On our first day of diving, we head south to Njao Gap. This easily becomes one of my top 5 dives ever after the first 5 minutes of the first dive. And so goes the rest of the day. Unlike the diving we did in Thailand last year, these waters live up to their reputation as containing pristine and insanely vibrant reefs. Being hard-to-access has its benefits, namely thriving schools of fish and spectacularly healthy soft and hard corals.

Day 2 is Lighthouse Point. Less impressive because it is a more exposed dive site and therefore more susceptible to damage from storms and current. That’s not to say the dives weren’t amazing, just… already spoiled by Njao.

Day 3 blows both Njao and Lighthouse out of the proverbial (and crystal-clear) waters. At Fundu Gap, we’re carried away, quite literally, by the massive current. I am nonetheless mesmerised by this dive site, with its exquisite coral and teeming schools. The dive is not without its hazards, as I am bitten by a rogue clownfish protecting its den from the paparazzi. I’ve nicknamed him Cujo. And, although I’m ridiculed on the dive boat, I wear my battle scars well. The boat ride home treats us to a rainy season surprise; a downpour of the tropical torrent variety, soaking our already waterlogged bodies to the core.

Day 4 is back to Njao and then a final farewell at Fundu for Day 5, where the (even stronger) current whisks us across the wall at what felt like warp speed. Imagine sticking your head in a jacuzzi jet, trying to swim and simultaneously navigate its rollercoaster of current. Hearts racing, we surface, and glad to be back on the boat too…that last dive was harrowing at times.

Over the course of the week, we see impressive schools of surgeonfish, glassfish (cardinalfish), and butterfly fish, some little brownish-red ones I need to look up. We see tons of clownfish and anemonefish, plus my favourites from this region – the Moorish idol (think Gill in Finding Nemo), plus moray eels, spotted garden eels, trumpetfish, triggerfish, a very cool mantis shrimp, which I had never seen on a dive before, a dozen types of nudibranchs and the little goodies – fire gobies and a little orange and white cutie that looks like a drum of some sort and I can’t find it in a fish book. Of Nemo fame, we’ve seen the gang: Jacques (banded coral or cleaner shrimp), Peach (starfish), Deb (black and white damselfish), Bubbles (yellow tang), Bloat (puffer), Gurgle (fairy basslet) and of course Dory (blue tang), as Pemba is known to be home to over 400 fish species. My inner mermaid does backflips at each dive site.

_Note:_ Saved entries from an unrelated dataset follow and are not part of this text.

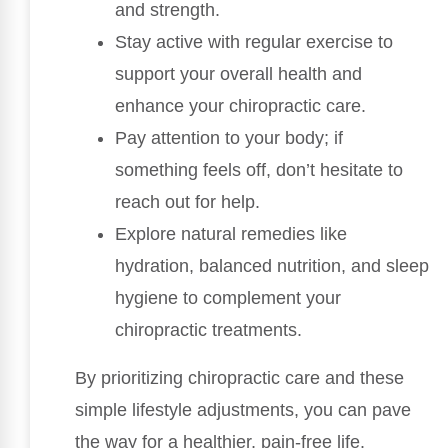
and strength.
Stay active with regular exercise to
support your overall health and
enhance your chiropractic care.
Pay attention to your body; if
something feels off, don’t hesitate to
reach out for help.
Explore natural remedies like
hydration, balanced nutrition, and sleep
hygiene to complement your
chiropractic treatments.
By prioritizing chiropractic care and these
simple lifestyle adjustments, you can pave
the way for a healthier, pain-free life.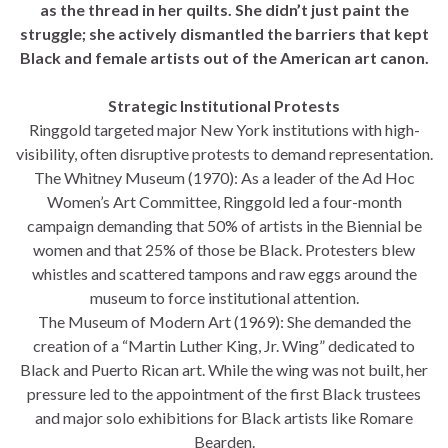
as the thread in her quilts. She didn’t just paint the
struggle; she actively dismantled the barriers that kept
Black and female artists out of the American art canon.
Strategic Institutional Protests
Ringgold targeted major New York institutions with high-
visibility, often disruptive protests to demand representation.
The Whitney Museum (1970): As a leader of the Ad Hoc
Women’s Art Committee, Ringgold led a four-month
campaign demanding that 50% of artists in the Biennial be
women and that 25% of those be Black. Protesters blew
whistles and scattered tampons and raw eggs around the
museum to force institutional attention.
The Museum of Modern Art (1969): She demanded the
creation of a “Martin Luther King, Jr. Wing” dedicated to
Black and Puerto Rican art. While the wing was not built, her
pressure led to the appointment of the first Black trustees
and major solo exhibitions for Black artists like Romare
Bearden.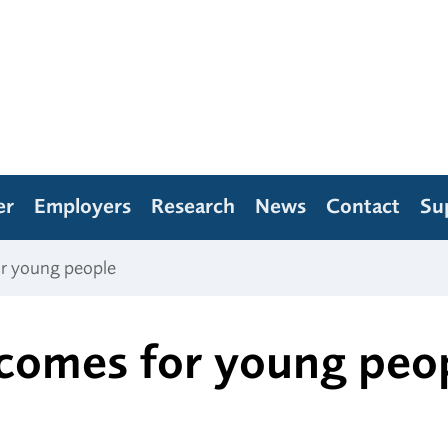
er
Employers
Research
News
Contact
Su
or young people
comes for young peo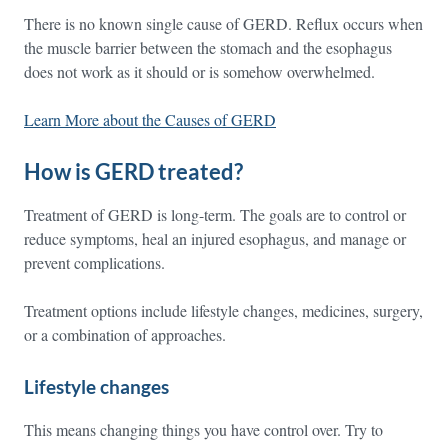
There is no known single cause of GERD. Reflux occurs when
the muscle barrier between the stomach and the esophagus
does not work as it should or is somehow overwhelmed.
Learn More about the Causes of GERD
How is GERD treated?
Treatment of GERD is long-term. The goals are to control or
reduce symptoms, heal an injured esophagus, and manage or
prevent complications.
Treatment options include lifestyle changes, medicines, surgery,
or a combination of approaches.
Lifestyle changes
This means changing things you have control over. Try to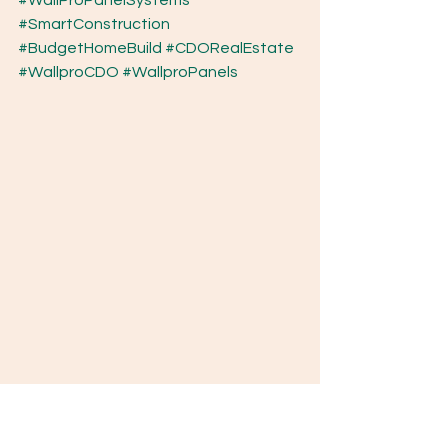
#WallProPanelSystems
#SmartConstruction
#BudgetHomeBuild
#CDORealEstate
#WallproCDO
#WallproPanels
Why Waiting to Build Costs You More Every 
Month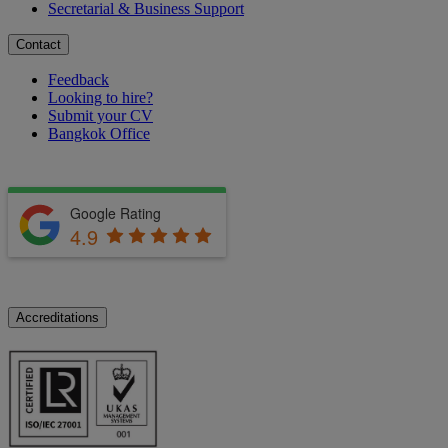
Secretarial & Business Support
Contact
Feedback
Looking to hire?
Submit your CV
Bangkok Office
Google Rating
4.9
Accreditations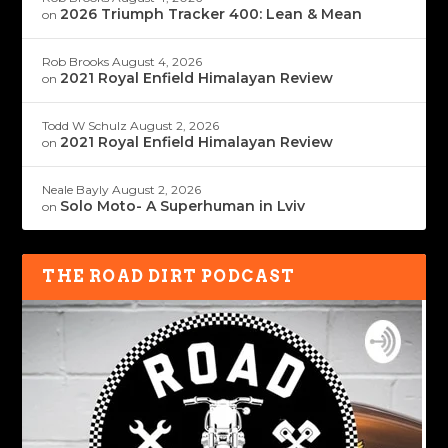
2026 Triumph Tracker 400: Lean & Mean
on
Rob Brooks
August 4, 2026
2021 Royal Enfield Himalayan Review
on
Todd W Schulz
August 2, 2026
2021 Royal Enfield Himalayan Review
on
Neale Bayly
August 2, 2026
Solo Moto- A Superhuman in Lviv
on
THE ROAD DIRT PODCAST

Between lunch and dinner, which is eaten late here to accommodate sunset-watching, there are siestas on the deck and mini adventures. One afternoon we took bikes to nearby Ngezi Forest Reserve for a guided walk through the jungle. Our guide was most useful in pointing out the ginormous millipedes that he promised wouldn’t kill us. And the gracious great hornbills that took my breath away on first sight. Then he showed us the bats. Pemba is home to a species of giant bat called the Pemba flying fox that looks more like a cross between a Pomeranian and an accordion, only much larger. Luckily, they live high in the trees and don’t seem to have much interest in humans.

The locals, however, show a great deal of interest in us, greeting our foreign faces with shouts of “bye bye” – its origin indeterminate. We’ve learnt some local greetings, too: jambo (hello); asante (thank you); karibu (welcome); and we try to incorporate these as we ride through the village. The smiles, stares and waves follow us like we’re celebrities. There are simply No. Tourists. Here… Bliss.

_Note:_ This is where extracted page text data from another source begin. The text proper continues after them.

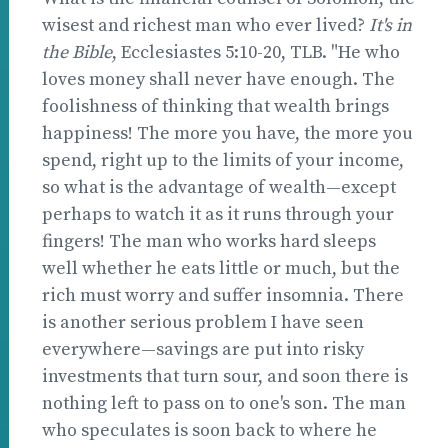
wisest and richest man who ever lived?
It's in
the Bible
, Ecclesiastes 5:10-20, TLB. "He who
loves money shall never have enough. The
foolishness of thinking that wealth brings
happiness! The more you have, the more you
spend, right up to the limits of your income,
so what is the advantage of wealth—except
perhaps to watch it as it runs through your
fingers! The man who works hard sleeps
well whether he eats little or much, but the
rich must worry and suffer insomnia. There
is another serious problem I have seen
everywhere—savings are put into risky
investments that turn sour, and soon there is
nothing left to pass on to one's son. The man
who speculates is soon back to where he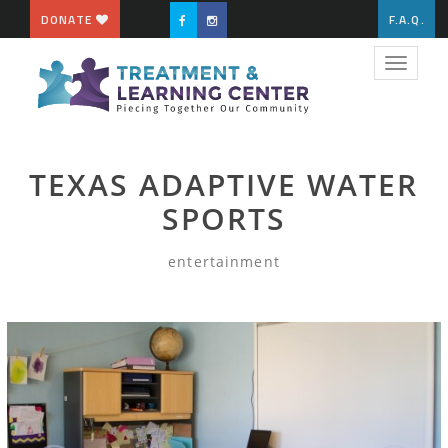
DONATE
F.A.Q.
Toggle
navigat
TEXAS ADAPTIVE WATER
SPORTS
entertainment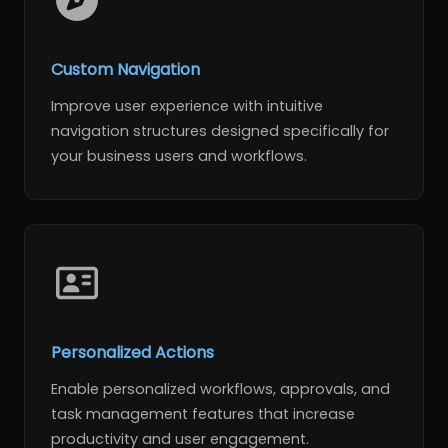
Custom Navigation
Improve user experience with intuitive
navigation structures designed specifically for
your business users and workflows.
Personalized Actions
Enable personalized workflows, approvals, and
task management features that increase
productivity and user engagement.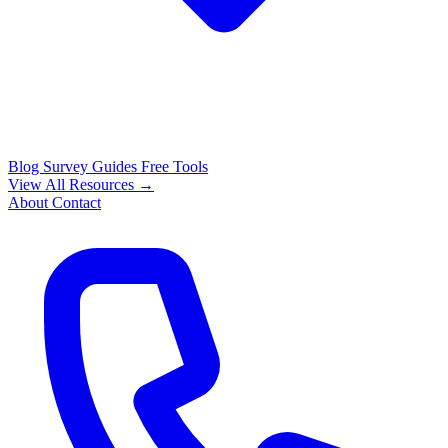
Blog
Survey Guides
Free Tools
View All Resources →
About
Contact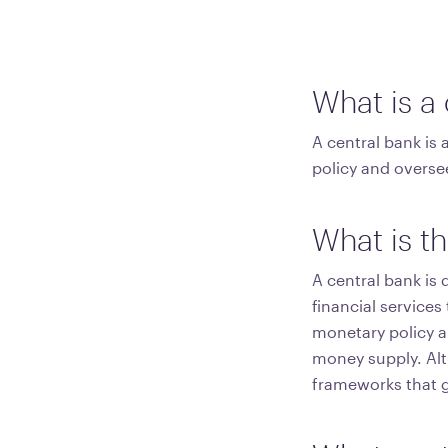
What is a
A central bank is 
policy and overse
What is th
A central bank is 
financial service
monetary policy an
money supply. Alth
frameworks that gr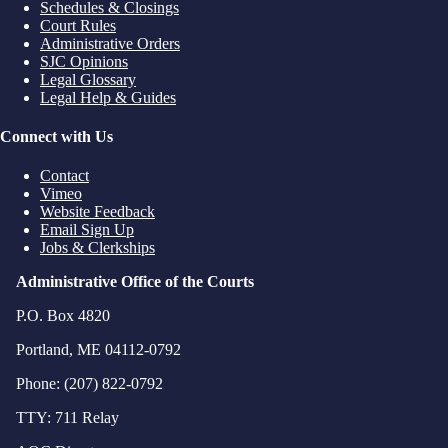
Schedules & Closings
Court Rules
Administrative Orders
SJC Opinions
Legal Glossary
Legal Help & Guides
Connect with Us
Contact
Vimeo
Website Feedback
Email Sign Up
Jobs & Clerkships
Administrative Office of the Courts
P.O. Box 4820
Portland, ME 04112-0792
Phone: (207) 822-0792
TTY: 711 Relay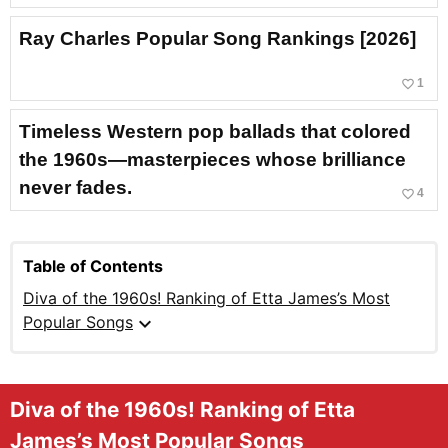
Ray Charles Popular Song Rankings [2026]
favorite_border
1
Timeless Western pop ballads that colored
the 1960s—masterpieces whose brilliance
never fades.
favorite_border
4
Table of Contents
Diva of the 1960s! Ranking of Etta James’s Most
expand_more
Popular Songs
Diva of the 1960s! Ranking of Etta
James’s Most Popular Songs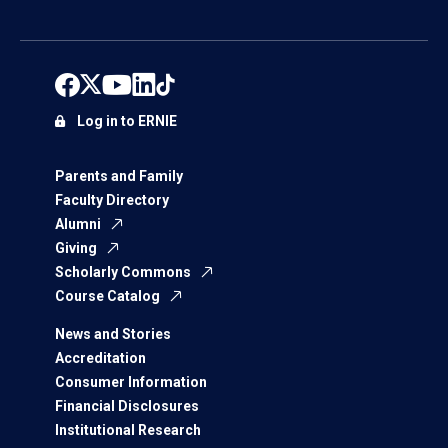
Log in to ERNIE
Parents and Family
Faculty Directory
Alumni
Giving
Scholarly Commons
Course Catalog
News and Stories
Accreditation
Consumer Information
Financial Disclosures
Institutional Research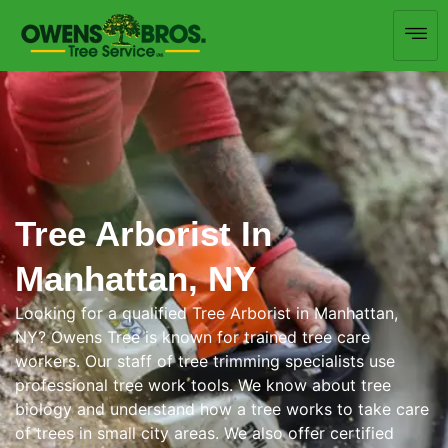
Tree Arborist In
Manhattan, NY
Looking for a qualified Tree Arborist in Manhattan,
NY? Owens Tree is known for trained tree care
workers. Our staff of tree trimming specialists use
professional tree work tools. We know about tree
biology and understand how a tree works to take care
of trees in small city areas. We also offer certified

Another afternoon, we kayak south to Njao gap, exploring the unspoiled coastline, hoping that this place remains as undeveloped as most of the other places one reads about in travel mags aren’t. We explore the rocky shores, finding limestone outcroppings teeming with crabs (the click-click of their claws on the volcanic rock sounds like a miniature tap dance recital) and a mangrove-lined lagoon rife with birdsong, paddling back to home base just as the sun begins to set over the Indian Ocean.

And so the African sun also sets on our last evening at the lodge. The next morning is an early wake-up call to catch a flight back to Zanzibar for a day in Stone Town, the island’s old capital.

[Part II: Stone Town: Spices. Ivory. Slaves.]

And read Chris’ interpretation of our trip here: Perfect Pemba.

On finding Nemo…

As the tides turn on my first of two weeks here in Thailand, I reflect on a few days at sea and a few days on a Khao Lak beach, where 12 years ago the Tsunami hit and they still speak as reverently of it as if it were much more recent history, reminding me that however sad and devastating it seemed to me at 9000 miles away, I will never know what the images on the Internet could not convey.

The Andaman Sea in late March is like bath water. The air, like a warming sauna without one iota of that lovely dry heat. The fruit here comes pre-peeled and wrapped in plastic film and styrofoam, which is then wrapped in its own plastic bag(s). There are more nail and massage places, tailors and tourist shops than I’ve ever seen in 4 square blocks. Something like The Beach meets Fort Lauderdale at Spring Break. I’ve also managed to lose my sunglasses.

But we came to dive…

img_20160326_095351Most divers have a critter wish-list. That is, we part mer-humans make a small private wish each time we head into the water, hoping to encounter a whale shark or manta ray or ghost pipefish or seahorse or other such aquiline critter we have not as yet met. To this end, I spent 4 days this week aboard the June Hong Chian Lee, an old Chinese Junk that has been renovated as a liveaboard dive boat. And so, I spent the days in the company of divers from far and wide: from the UK and Sweden and France and Argentina and Finland and the Philippines and Switzerland… Each of us with our own personal quest to find Nemo or other critters on our respective lists.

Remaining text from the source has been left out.